O primeiro, quando pago, é receita orçamentária, o segundo, despesa orçamentária. O subsídio tributário adentra no campo da legalidade tributária e o subsídio creditício está adstrito aos princípios da legalidade geral que regem o Direito Financeiro. Até o pagamento do tributo, aplica-se o regime jurídico dos tributos, após sua entrada na condição de receita pública, valerá o disposto na regulamentação financeira do Estado.217
No Estado de Direito, as isenções (subsídios tributários) devem ser substituídas por subsídios creditícios, por ele chamados de subvenções, pois, dessa forma, a sociedade pode controlar a verdadeira quantia que o Estado destina para determinadas atividades.
A devolução do tributo, dentre os possíveis modos de apresentação dos subsídios creditícios218, freqüentemente causa confusão quanto ao regime jurídico aplicável.

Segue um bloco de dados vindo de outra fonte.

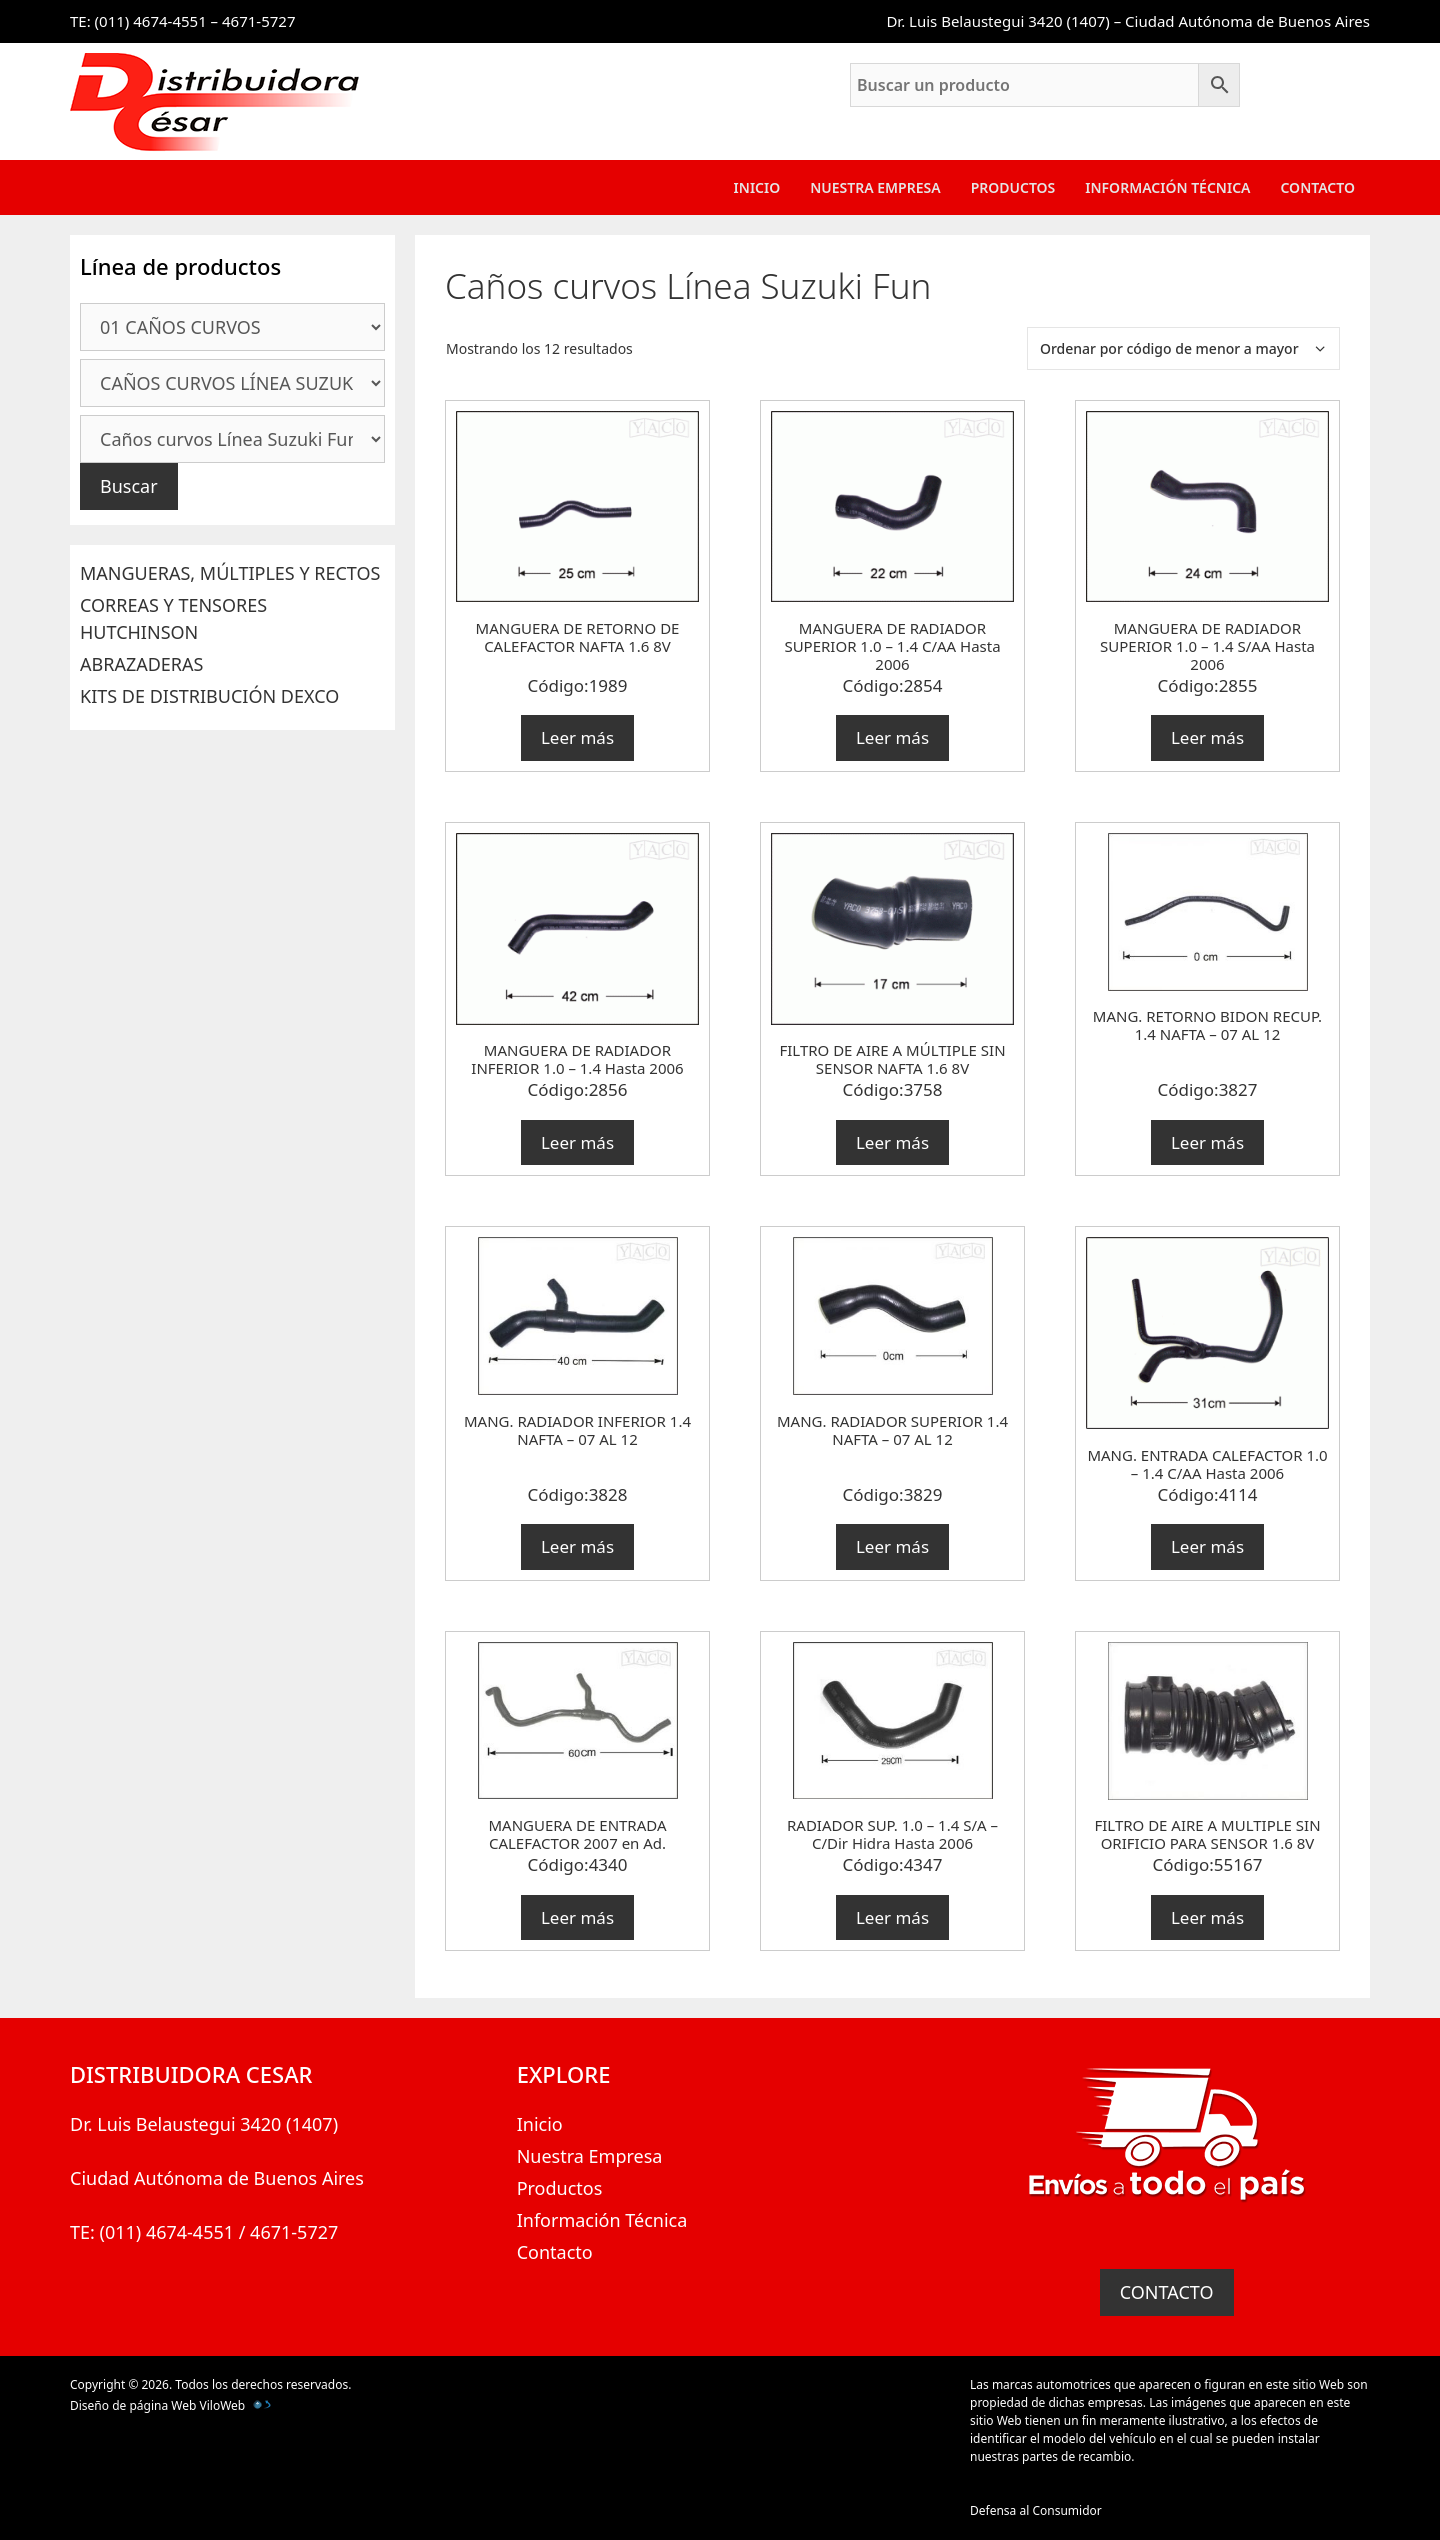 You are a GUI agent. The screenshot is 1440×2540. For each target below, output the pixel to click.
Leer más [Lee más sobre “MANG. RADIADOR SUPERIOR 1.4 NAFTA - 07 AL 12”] (892, 1546)
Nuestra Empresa (875, 187)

Nesse caso, supõe-se que houve o ingresso da receita tributária nos cofres públicos, cessando a relação jurídico-tributária e fazendo nascer uma relação financeira. O Estado passa a ser o devedor da prestação e o administrado, o credor, contrariamente ao que ocorre numa relação tributária, quando a lei ou convênio institui a devolução do tributo.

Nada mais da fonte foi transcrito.